• Problem to work on:
Please copy every line from the following entries in which the word "IOPS" appears.

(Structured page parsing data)

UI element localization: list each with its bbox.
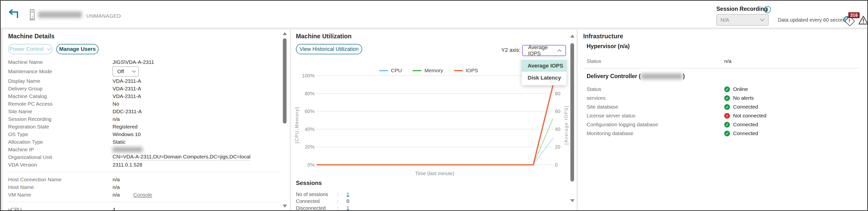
console-link[interactable]: Console: [133, 192, 152, 198]
row-hypervisor-status: Status n/a: [587, 58, 855, 64]
row-vcpu: vCPU 4: [8, 206, 280, 211]
unmanaged-label: UNMANAGED: [86, 13, 121, 19]
legend-label: CPU: [391, 67, 402, 73]
delivery-controller-name-redacted: [641, 73, 682, 79]
delivery-controller-subtitle: Delivery Controller ( ): [587, 73, 685, 80]
view-historical-label: View Historical Utilization: [300, 46, 359, 52]
machine-details-rows: Machine Name JIGS\VDA-A-2311 Maintenance…: [8, 58, 280, 211]
svg-text:80: 80: [555, 91, 560, 96]
scrollbar-thumb[interactable]: [570, 43, 574, 182]
svg-text:40%: 40%: [305, 126, 315, 132]
manage-users-button[interactable]: Manage Users: [56, 44, 98, 54]
view-historical-utilization-button[interactable]: View Historical Utilization: [296, 44, 362, 54]
machine-details-title: Machine Details: [8, 33, 55, 40]
alerts-button[interactable]: ! 316: [844, 14, 857, 27]
warnings-button[interactable]: [858, 15, 868, 26]
status-error-icon: !: [724, 113, 730, 119]
maintenance-mode-select[interactable]: Off: [113, 66, 138, 77]
legend-item-cpu[interactable]: CPU: [379, 67, 402, 73]
legend-item-memory[interactable]: Memory: [413, 67, 443, 73]
legend-label: Memory: [425, 67, 443, 73]
menu-item-disk-latency[interactable]: Disk Latency: [522, 72, 566, 84]
delivery-controller-rows: Status ✓Online services ✓No alerts Site …: [587, 85, 855, 138]
row-vda-version: VDA Version 2311.0.1.528: [8, 161, 280, 169]
machine-utilization-title: Machine Utilization: [296, 33, 351, 40]
info-icon[interactable]: i: [764, 6, 771, 13]
status-ok-icon: ✓: [724, 104, 730, 110]
no-of-sessions-link[interactable]: 1: [346, 191, 349, 197]
y2-axis-label: Y2 axis:: [500, 47, 521, 53]
warning-triangle-icon: [858, 15, 868, 25]
svg-text:0%: 0%: [307, 162, 315, 168]
svg-text:20: 20: [555, 144, 560, 150]
svg-text:[Average IOPS]: [Average IOPS]: [563, 106, 569, 145]
svg-text:100%: 100%: [302, 73, 315, 78]
row-display-name: Display Name VDA-2311-A: [8, 77, 280, 85]
machine-details-panel: Machine Details Power Control Manage Use…: [3, 29, 290, 211]
server-icon: [28, 9, 36, 22]
row-disconnected: Disconnected : 1: [296, 205, 349, 211]
menu-item-average-iops[interactable]: Average IOPS: [522, 60, 566, 72]
sessions-title: Sessions: [296, 180, 322, 186]
scroll-down-arrow[interactable]: [570, 199, 575, 202]
row-machine-catalog: Machine Catalog VDA-2311-A: [8, 92, 280, 100]
back-button[interactable]: [8, 9, 20, 20]
svg-text:20%: 20%: [305, 144, 315, 150]
legend-label: IOPS: [466, 67, 478, 73]
row-delivery-group: Delivery Group VDA-2311-A: [8, 85, 280, 92]
status-ok-icon: ✓: [724, 131, 730, 136]
row-machine-name: Machine Name JIGS\VDA-A-2311: [8, 58, 280, 66]
chevron-down-icon: [760, 19, 765, 21]
chevron-up-icon: [557, 49, 562, 52]
scroll-up-arrow[interactable]: [570, 35, 575, 37]
row-dc-status: Status ✓Online: [587, 85, 855, 94]
row-monitoring-database: Monitoring database ✓Connected: [587, 129, 855, 138]
svg-text:[CPU,Memory]: [CPU,Memory]: [294, 107, 299, 144]
row-vm-name: VM Name n/a Console: [8, 191, 280, 199]
divider: [8, 172, 280, 172]
back-arrow-icon: [8, 9, 20, 20]
legend-swatch: [454, 70, 463, 71]
row-session-recording: Session Recording n/a: [8, 115, 280, 123]
svg-text:Time (last minute): Time (last minute): [415, 171, 454, 176]
svg-text:40: 40: [555, 126, 560, 132]
row-connected: Connected : 0: [296, 198, 349, 205]
row-host-connection-name: Host Connection Name n/a: [8, 176, 280, 183]
maintenance-mode-value: Off: [117, 68, 124, 74]
session-recording-value: N/A: [720, 17, 729, 23]
y2-axis-menu: Average IOPS Disk Latency: [522, 58, 566, 85]
infrastructure-title: Infrastructure: [583, 33, 623, 40]
row-host-name: Host Name n/a: [8, 183, 280, 191]
scrollbar-thumb[interactable]: [283, 38, 286, 124]
left-panel-scrollbar[interactable]: [282, 29, 288, 211]
machine-name-redacted: [38, 11, 82, 18]
divider: [583, 68, 860, 68]
middle-panel-scrollbar[interactable]: [569, 29, 575, 211]
legend-swatch: [379, 70, 388, 71]
machine-details-page: UNMANAGED Session Recording i N/A Data u…: [0, 0, 868, 211]
row-site-name: Site Name DDC-2311-A: [8, 108, 280, 115]
row-machine-ip: Machine IP: [8, 146, 280, 153]
power-control-button[interactable]: Power Control: [8, 44, 52, 54]
row-organizational-unit: Organizational Unit CN=VDA-A-2311,OU=Dom…: [8, 153, 280, 161]
chevron-down-icon: [132, 70, 136, 73]
status-ok-icon: ✓: [724, 122, 730, 127]
disconnected-sessions-link[interactable]: 1: [346, 205, 349, 211]
y2-axis-select[interactable]: Average IOPS: [522, 45, 566, 56]
row-no-of-sessions: No of sessions : 1: [296, 191, 349, 198]
scroll-up-arrow[interactable]: [283, 32, 287, 35]
manage-users-label: Manage Users: [59, 46, 96, 52]
status-ok-icon: ✓: [724, 87, 730, 92]
svg-text:60%: 60%: [305, 109, 315, 114]
row-allocation-type: Allocation Type Static: [8, 138, 280, 146]
scroll-down-arrow[interactable]: [283, 205, 287, 208]
legend-item-iops[interactable]: IOPS: [454, 67, 478, 73]
power-control-label: Power Control: [9, 46, 43, 52]
chevron-down-icon: [47, 48, 51, 51]
svg-text:80%: 80%: [305, 91, 315, 96]
session-recording-select[interactable]: N/A: [716, 14, 769, 26]
status-ok-icon: ✓: [724, 95, 730, 101]
row-site-database: Site database ✓Connected: [587, 102, 855, 111]
infrastructure-panel: Infrastructure Hypervisor (n/a) Status n…: [578, 29, 867, 211]
machine-utilization-panel: Machine Utilization View Historical Util…: [291, 29, 577, 211]
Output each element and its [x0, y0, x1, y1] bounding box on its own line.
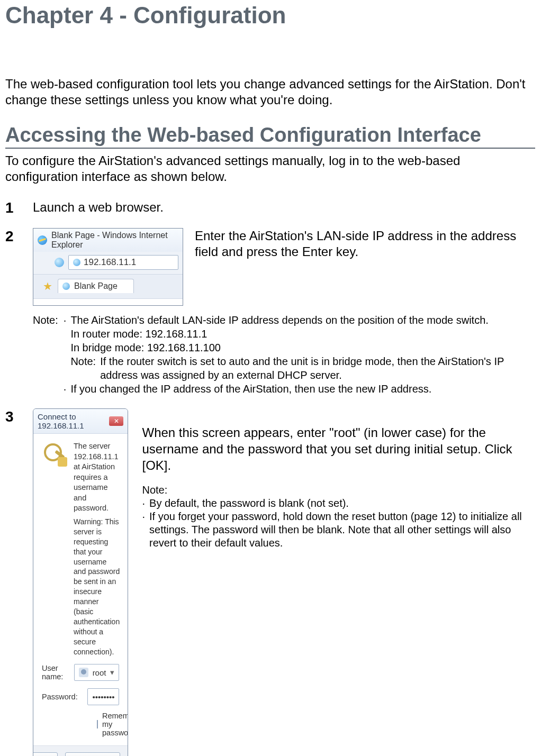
dialog-warning: Warning: This server is requesting that …: [74, 517, 120, 657]
user-icon: [79, 668, 88, 677]
step-1: 1 Launch a web browser.: [5, 199, 535, 216]
username-label: User name:: [42, 664, 68, 681]
cancel-button[interactable]: Cancel: [65, 752, 120, 756]
browser-titlebar: Blank Page - Windows Internet Explorer: [33, 229, 183, 252]
remember-label: Remember my password: [102, 712, 128, 737]
step-number: 2: [5, 228, 33, 245]
note-label: Note:: [142, 484, 535, 497]
password-value: ••••••••: [92, 693, 114, 702]
close-icon[interactable]: ✕: [109, 416, 124, 426]
dialog-title: Connect to 192.168.11.1: [38, 412, 109, 430]
bullet-icon: ·: [64, 313, 67, 382]
dialog-buttons: OK Cancel: [33, 745, 128, 756]
password-label: Password:: [42, 693, 81, 701]
step-3: 3 Connect to 192.168.11.1 ✕ The: [5, 408, 535, 756]
bullet-icon: ·: [142, 497, 145, 510]
subnote-label: Note:: [70, 354, 96, 382]
step-number: 1: [5, 199, 33, 216]
chapter-title: Chapter 4 - Configuration: [5, 0, 535, 29]
note-bullet-1-line2: In router mode: 192.168.11.1: [70, 327, 535, 341]
dialog-message: The server 192.168.11.1 at AirStation re…: [74, 441, 120, 514]
ok-button[interactable]: OK: [33, 752, 58, 756]
tab-page-icon: [62, 283, 70, 290]
step-2-note: Note: · The AirStation's default LAN-sid…: [33, 313, 535, 396]
subnote-text: If the router switch is set to auto and …: [100, 354, 535, 382]
note-label: Note:: [33, 313, 58, 396]
step-3-note: Note: · By default, the password is blan…: [142, 484, 535, 550]
intro-text: The web-based configuration tool lets yo…: [5, 76, 535, 108]
username-row: User name: root ▾: [42, 664, 119, 681]
browser-tabstrip: ★ Blank Page: [33, 274, 183, 298]
nav-icon: [55, 258, 64, 267]
section-title: Accessing the Web-based Configuration In…: [5, 124, 535, 149]
address-value: 192.168.11.1: [84, 257, 136, 268]
step-3-text: When this screen appears, enter "root" (…: [142, 424, 535, 474]
favorites-icon[interactable]: ★: [43, 280, 52, 293]
dialog-titlebar: Connect to 192.168.11.1 ✕: [33, 409, 128, 434]
keys-icon: [42, 441, 66, 466]
bullet-icon: ·: [64, 382, 67, 396]
note3-bullet-2: If you forget your password, hold down t…: [149, 510, 535, 550]
checkbox-icon[interactable]: [97, 720, 98, 728]
password-row: Password: ••••••••: [42, 688, 119, 705]
section-intro: To configure the AirStation's advanced s…: [5, 153, 535, 185]
browser-toolbar: 192.168.11.1: [33, 252, 183, 274]
browser-tab[interactable]: Blank Page: [58, 279, 134, 293]
ie-icon: [38, 235, 47, 245]
username-input[interactable]: root ▾: [74, 664, 120, 681]
page: Chapter 4 - Configuration The web-based …: [0, 0, 550, 756]
tab-label: Blank Page: [74, 281, 118, 291]
note-bullet-1-line1: The AirStation's default LAN-side IP add…: [70, 313, 535, 327]
auth-dialog-screenshot: Connect to 192.168.11.1 ✕ The server 192…: [33, 408, 128, 756]
browser-window-title: Blank Page - Windows Internet Explorer: [51, 231, 178, 250]
note3-bullet-1: By default, the password is blank (not s…: [149, 497, 349, 510]
step-2-text: Enter the AirStation's LAN-side IP addre…: [195, 228, 535, 260]
step-2: 2 Blank Page - Windows Internet Explorer…: [5, 228, 535, 396]
bullet-icon: ·: [142, 510, 145, 550]
note-bullet-1-line3: In bridge mode: 192.168.11.100: [70, 341, 535, 354]
password-input[interactable]: ••••••••: [87, 688, 119, 705]
note-bullet-2: If you changed the IP address of the Air…: [70, 382, 431, 396]
username-value: root: [93, 668, 106, 677]
step-1-text: Launch a web browser.: [33, 199, 535, 215]
remember-row[interactable]: Remember my password: [97, 712, 119, 737]
step-number: 3: [5, 408, 33, 425]
address-bar[interactable]: 192.168.11.1: [68, 255, 178, 270]
page-icon: [73, 259, 80, 266]
browser-viewport: [33, 298, 183, 305]
chevron-down-icon[interactable]: ▾: [110, 668, 114, 677]
browser-screenshot: Blank Page - Windows Internet Explorer 1…: [33, 228, 183, 306]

• Result:
svg-text:[Average IOPS]: [Average IOPS]: [563, 106, 569, 145]
menu-item-average-iops[interactable]: Average IOPS: [522, 60, 566, 72]
legend-label: IOPS: [466, 67, 478, 73]
y2-axis-menu: Average IOPS Disk Latency: [522, 58, 566, 85]
y2-axis-select[interactable]: Average IOPS: [522, 45, 566, 56]
legend-item-iops[interactable]: IOPS: [454, 67, 478, 73]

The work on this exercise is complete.